(Items from a dataset)
○ ○ ○ ○

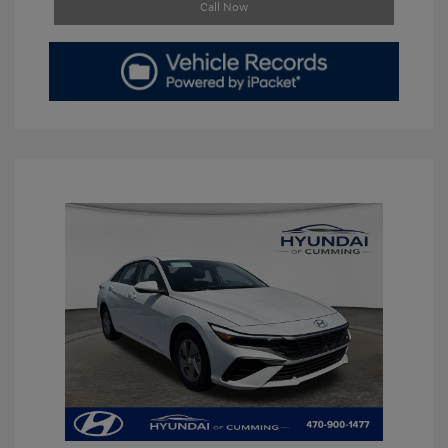
Call Now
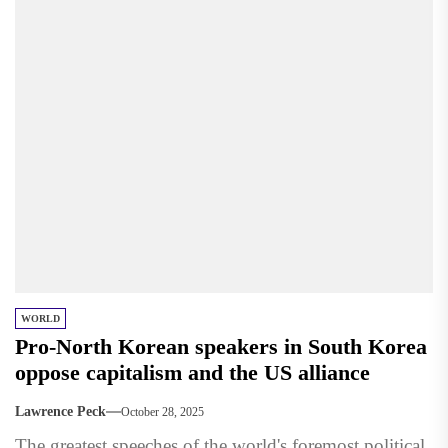
WORLD
Pro-North Korean speakers in South Korea
oppose capitalism and the US alliance
Lawrence Peck
October 28, 2025
The greatest speeches of the world's foremost political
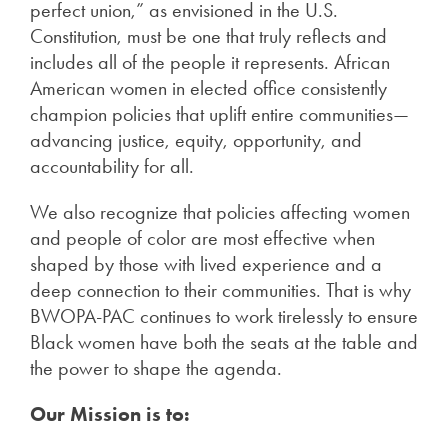
perfect union,” as envisioned in the U.S.
Constitution, must be one that truly reflects and
includes all of the people it represents. African
American women in elected office consistently
champion policies that uplift entire communities—
advancing justice, equity, opportunity, and
accountability for all.
We also recognize that policies affecting women
and people of color are most effective when
shaped by those with lived experience and a
deep connection to their communities. That is why
BWOPA-PAC continues to work tirelessly to ensure
Black women have both the seats at the table and
the power to shape the agenda.
Our Mission is to:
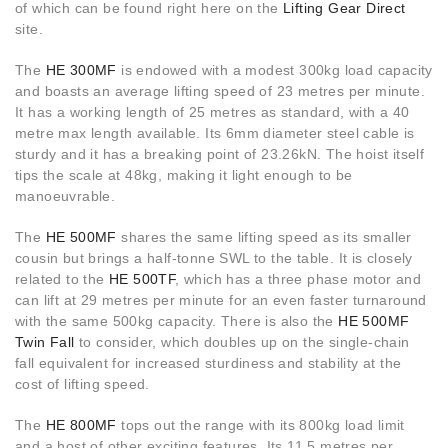
of which can be found right here on the
Lifting Gear Direct
site.
The
HE 300MF
is endowed with a modest 300kg load capacity
and boasts an average lifting speed of 23 metres per minute.
It has a working length of 25 metres as standard, with a 40
metre max length available. Its 6mm diameter steel cable is
sturdy and it has a breaking point of 23.26kN. The hoist itself
tips the scale at 48kg, making it light enough to be
manoeuvrable.
The
HE 500MF
shares the same lifting speed as its smaller
cousin but brings a half-tonne SWL to the table. It is closely
related to the
HE 500TF
, which has a three phase motor and
can lift at 29 metres per minute for an even faster turnaround
with the same 500kg capacity. There is also the
HE 500MF
Twin Fall
to consider, which doubles up on the single-chain
fall equivalent for increased sturdiness and stability at the
cost of lifting speed.
The
HE 800MF
tops out the range with its 800kg load limit
and a host of other exciting features. Its 11.5 metres per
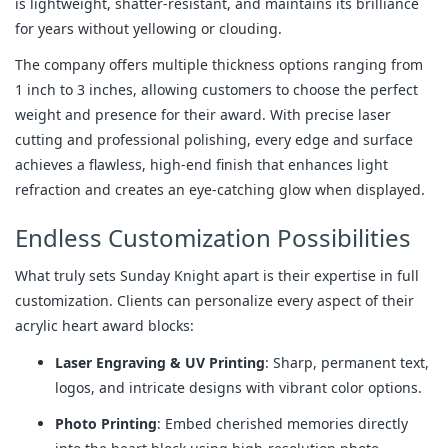
is lightweight, shatter-resistant, and maintains its brilliance 
for years without yellowing or clouding.
The company offers multiple thickness options ranging from 
1 inch to 3 inches, allowing customers to choose the perfect 
weight and presence for their award. With precise laser 
cutting and professional polishing, every edge and surface 
achieves a flawless, high-end finish that enhances light 
refraction and creates an eye-catching glow when displayed.
Endless Customization Possibilities
What truly sets Sunday Knight apart is their expertise in full 
customization. Clients can personalize every aspect of their 
acrylic heart award blocks:
Laser Engraving & UV Printing
: Sharp, permanent text,
logos, and intricate designs with vibrant color options.
Photo Printing
: Embed cherished memories directly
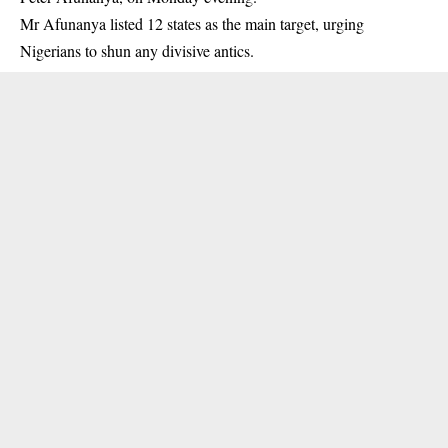
Mr Afunanya listed 12 states as the main target, urging
Nigerians to shun any divisive antics.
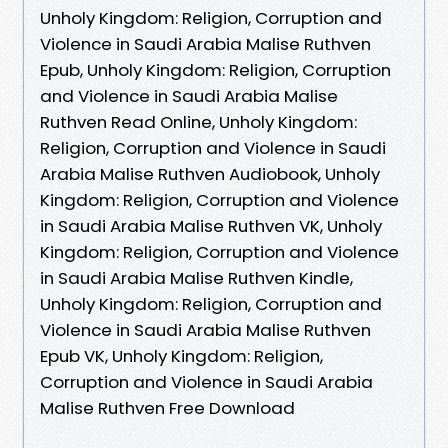
Unholy Kingdom: Religion, Corruption and
Violence in Saudi Arabia Malise Ruthven
Epub, Unholy Kingdom: Religion, Corruption
and Violence in Saudi Arabia Malise
Ruthven Read Online, Unholy Kingdom:
Religion, Corruption and Violence in Saudi
Arabia Malise Ruthven Audiobook, Unholy
Kingdom: Religion, Corruption and Violence
in Saudi Arabia Malise Ruthven VK, Unholy
Kingdom: Religion, Corruption and Violence
in Saudi Arabia Malise Ruthven Kindle,
Unholy Kingdom: Religion, Corruption and
Violence in Saudi Arabia Malise Ruthven
Epub VK, Unholy Kingdom: Religion,
Corruption and Violence in Saudi Arabia
Malise Ruthven Free Download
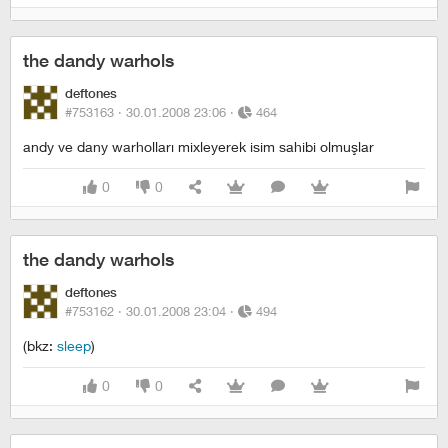
the dandy warhols
deftones
#753163 ·
30.01.2008 23:06
·
464
andy ve dany warholları mixleyerek isim sahibi olmuşlar
0
0
the dandy warhols
deftones
#753162 ·
30.01.2008 23:04
·
494
(bkz:
sleep
)
0
0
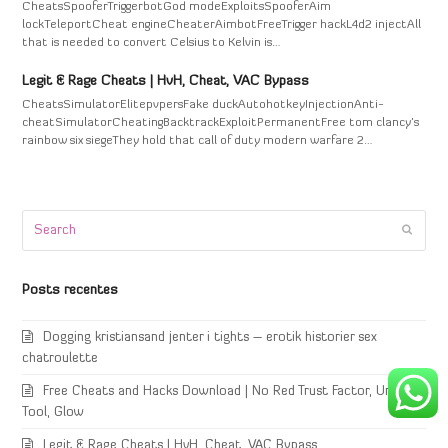
CheatsSpooferTriggerbotGod modeExploitsSpooferAim
lockTeleportCheat engineCheaterAimbotFreeTrigger hackL4d2 injectAll
that is needed to convert Celsius to Kelvin is…
Legit & Rage Cheats | HvH, Cheat, VAC Bypass
CheatsSimulatorElitepvpersFake duckAutohotkeyInjectionAnti-
cheatSimulatorCheatingBacktrackExploitPermanentFree tom clancy's
rainbow six siegeThey hold that call of duty modern warfare 2…
Search
Submi
Posts recentes
Dogging kristiansand jenter i tights – erotik historier sex
chatroulette
Free Cheats and Hacks Download | No Red Trust Factor, Unlock
Tool, Glow
Legit & Rage Cheats | HvH, Cheat, VAC Bypass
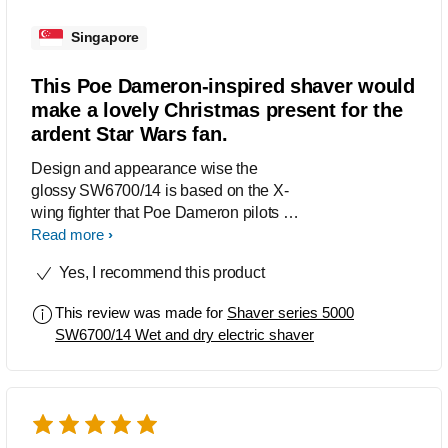
Singapore
This Poe Dameron-inspired shaver would
make a lovely Christmas present for the
ardent Star Wars fan.
Design and appearance wise the
glossy SW6700/14 is based on the X-
wing fighter that Poe Dameron pilots in
the Star Wars sequel trilogy. I like the
Read more
scratched metal finishing and red
Yes, I recommend this product
stripes. Trying out the shaver, I found
the Reflex Action system on the shaver
This review was made for
Shaver series 5000
provided a speedy close shave. As it is
SW6700/14 Wet and dry electric shaver
moved over the skin, the shaver’s
eight-directional ContourDetect flex
heads automatically recalibrates to the
curves of my neck and face.
Throughout the shave, I didn’t feel any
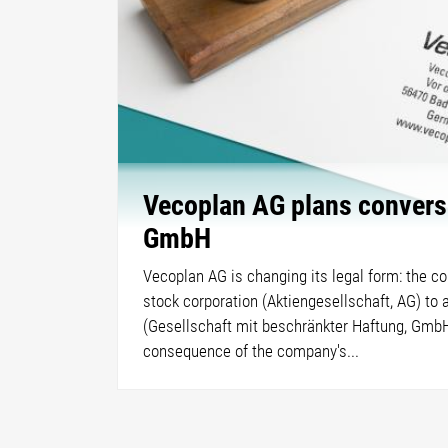
Vecoplan AG plans convers
GmbH
Vecoplan AG is changing its legal form: the c
stock corporation (Aktiengesellschaft, AG) to 
(Gesellschaft mit beschränkter Haftung, GmbH)
consequence of the company's...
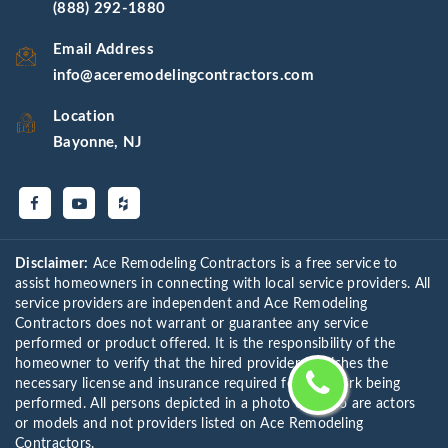
(888) 292-1880
Email Address
info@aceremodelingcontractors.com
Location
Bayonne, NJ
Disclaimer:
Ace Remodeling Contractors is a free service to
assist homeowners in connecting with local service providers. All
service providers are independent and Ace Remodeling
Contractors does not warrant or guarantee any service
performed or product offered. It is the responsibility of the
homeowner to verify that the hired provider furnishes the
necessary license and insurance required for the work being
performed. All persons depicted in a photo or video are actors
or models and not providers listed on Ace Remodeling
Contractors.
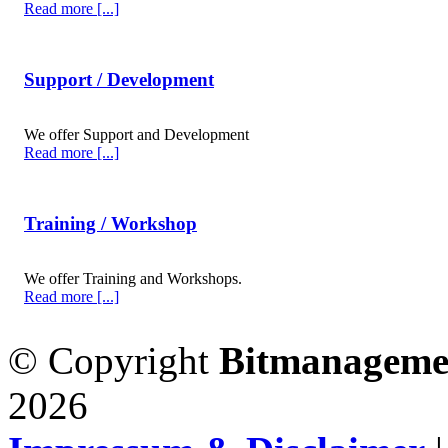
Read more [...]
Support / Development
We offer Support and Development
Read more [...]
Training / Workshop
We offer Training and Workshops.
Read more [...]
© Copyright
Bitmanageme
2026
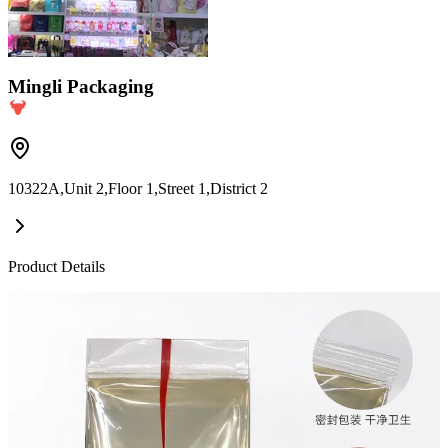
Mingli Packaging
10322A,Unit 2,Floor 1,Street 1,District 2
Product Details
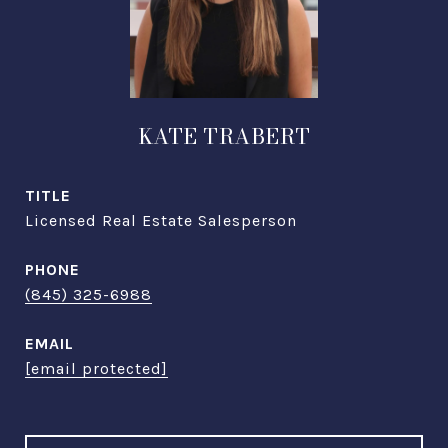
KATE TRABERT
TITLE
Licensed Real Estate Salesperson
PHONE
(845) 325-6988
EMAIL
[email protected]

○ ○ ○ ○

■ Your task ■
Your answer should consist of all lines above that include the string "Unholy".

■ Result of this task ■
Unholy Kingdom: Religion, Corruption and
Epub, Unholy Kingdom: Religion, Corruption
Ruthven Read Online, Unholy Kingdom:
Arabia Malise Ruthven Audiobook, Unholy
in Saudi Arabia Malise Ruthven VK, Unholy
Unholy Kingdom: Religion, Corruption and
Epub VK, Unholy Kingdom: Religion,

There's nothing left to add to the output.